- [Work to be completed] This exercise calls for the records to be returned exactly, with images removed.

Page images and extracted text:
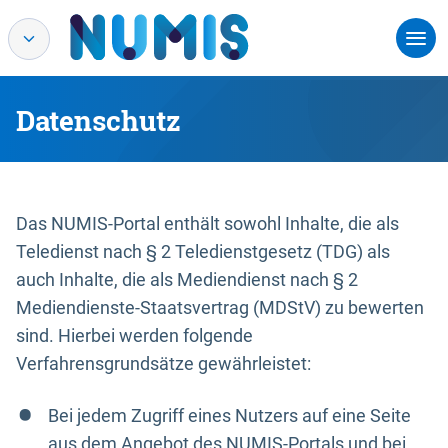
Datenschutz
Das NUMIS-Portal enthält sowohl Inhalte, die als
Teledienst nach § 2 Teledienstgesetz (TDG) als
auch Inhalte, die als Mediendienst nach § 2
Mediendienste-Staatsvertrag (MDStV) zu bewerten
sind. Hierbei werden folgende
Verfahrensgrundsätze gewährleistet:
Bei jedem Zugriff eines Nutzers auf eine Seite
aus dem Angebot des NUMIS-Portals und bei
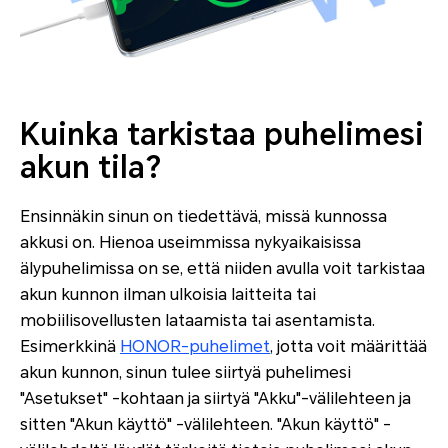
Kuinka tarkistaa puhelimesi
akun tila?
Ensinnäkin sinun on tiedettävä, missä kunnossa
akkusi on. Hienoa useimmissa nykyaikaisissa
älypuhelimissa on se, että niiden avulla voit tarkistaa
akun kunnon ilman ulkoisia laitteita tai
mobiilisovellusten lataamista tai asentamista.
Esimerkkinä
HONOR-puhelimet
, jotta voit määrittää
akun kunnon, sinun tulee siirtyä puhelimesi
"Asetukset" -kohtaan ja siirtyä "Akku"-välilehteen ja
sitten "Akun käyttö" -välilehteen. "Akun käyttö" -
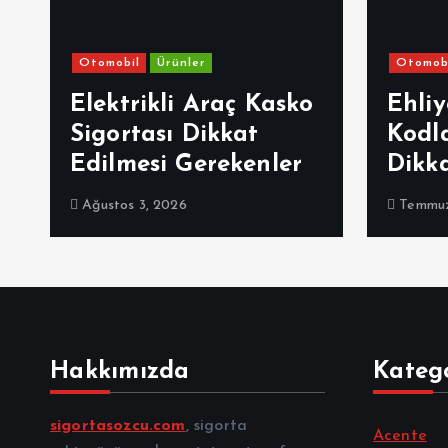
Otomobil
Ürünler
Otomob
Elektrikli Araç Kasko
Ehliy
Sigortası Dikkat
Kodl
Edilmesi Gerekenler
Dikk
Ağustos 3, 2026
Temmuz
Hakkımızda
Katego
sigortasozcu.com
, sigorta
Acente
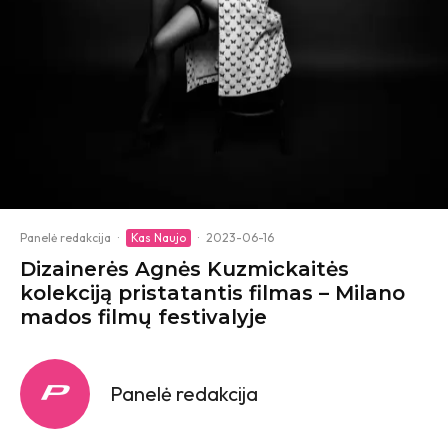
Panelė redakcija
·
Kas Naujo
·
2023-06-16
Dizainerės Agnės Kuzmickaitės
kolekciją pristatantis filmas – Milano
mados filmų festivalyje
Panelė redakcija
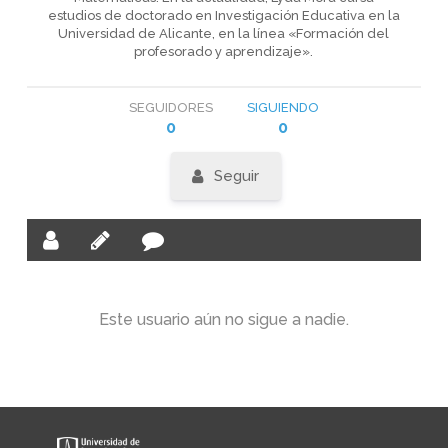
estudios de doctorado en Investigación Educativa en la
Universidad de Alicante, en la línea «Formación del
profesorado y aprendizaje».
SEGUIDORES
SIGUIENDO
0
0
Seguir
Este usuario aún no sigue a nadie.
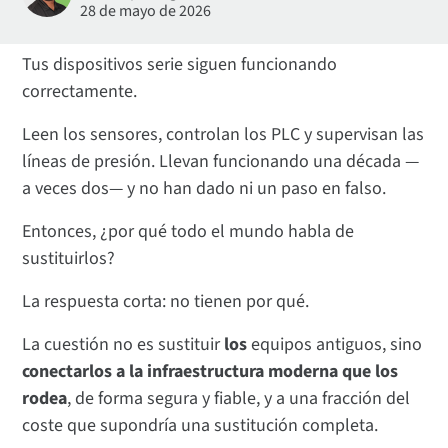
28 de mayo de 2026
Tus dispositivos serie siguen funcionando
correctamente.
Leen los sensores, controlan los PLC y supervisan las
líneas de presión. Llevan funcionando una década —
a veces dos— y no han dado ni un paso en falso.
Entonces, ¿por qué todo el mundo habla de
sustituirlos?
La respuesta corta: no tienen por qué.
La cuestión no es sustituir
los
equipos antiguos, sino
conectarlos a la infraestructura moderna que los
rodea
, de forma segura y fiable, y a una fracción del
coste que supondría una sustitución completa.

- [Result below]
Datenschutz
Das NUMIS-Portal enthält sowohl Inhalte, die als
Teledienst nach § 2 Teledienstgesetz (TDG) als
auch Inhalte, die als Mediendienst nach § 2
Mediendienste-Staatsvertrag (MDStV) zu bewerten
sind. Hierbei werden folgende
Verfahrensgrundsätze gewährleistet:
Bei jedem Zugriff eines Nutzers auf eine Seite
aus dem Angebot des NUMIS-Portals und bei
Kuinka tarkistaa puhelimesi
akun tila?
Ensinnäkin sinun on tiedettävä, missä kunnossa
akkusi on. Hienoa useimmissa nykyaikaisissa
älypuhelimissa on se, että niiden avulla voit tarkistaa
akun kunnon ilman ulkoisia laitteita tai
mobiilisovellusten lataamista tai asentamista.
Esimerkkinä
HONOR-puhelimet
, jotta voit määrittää
akun kunnon, sinun tulee siirtyä puhelimesi
"Asetukset" -kohtaan ja siirtyä "Akku"-välilehteen ja
sitten "Akun käyttö" -välilehteen. "Akun käyttö" -
Otomobil
Ürünler
Otomob
Elektrikli Araç Kasko
Ehliy
Sigortası Dikkat
Kodl
Edilmesi Gerekenler
Dikk
Ağustos 3, 2026
Temmuz
Hakkımızda
Katego
sigortasozcu.com
, sigorta
Acente
Panelė redakcija
·
Kas Naujo
·
2023-06-16
Dizainerės Agnės Kuzmickaitės
kolekciją pristatantis filmas – Milano
mados filmų festivalyje
Panelė redakcija
estudios de doctorado en Investigación Educativa en la
Universidad de Alicante, en la línea «Formación del
profesorado y aprendizaje».
SEGUIDORES
SIGUIENDO
0
0
Seguir
Este usuario aún no sigue a nadie.
28 de mayo de 2026
Tus dispositivos serie siguen funcionando
correctamente.
Leen los sensores, controlan los PLC y supervisan las
líneas de presión. Llevan funcionando una década —
a veces dos— y no han dado ni un paso en falso.
Entonces, ¿por qué todo el mundo habla de
sustituirlos?
La respuesta corta: no tienen por qué.
La cuestión no es sustituir
los
equipos antiguos, sino
conectarlos a la infraestructura moderna que los
rodea
, de forma segura y fiable, y a una fracción del
coste que supondría una sustitución completa.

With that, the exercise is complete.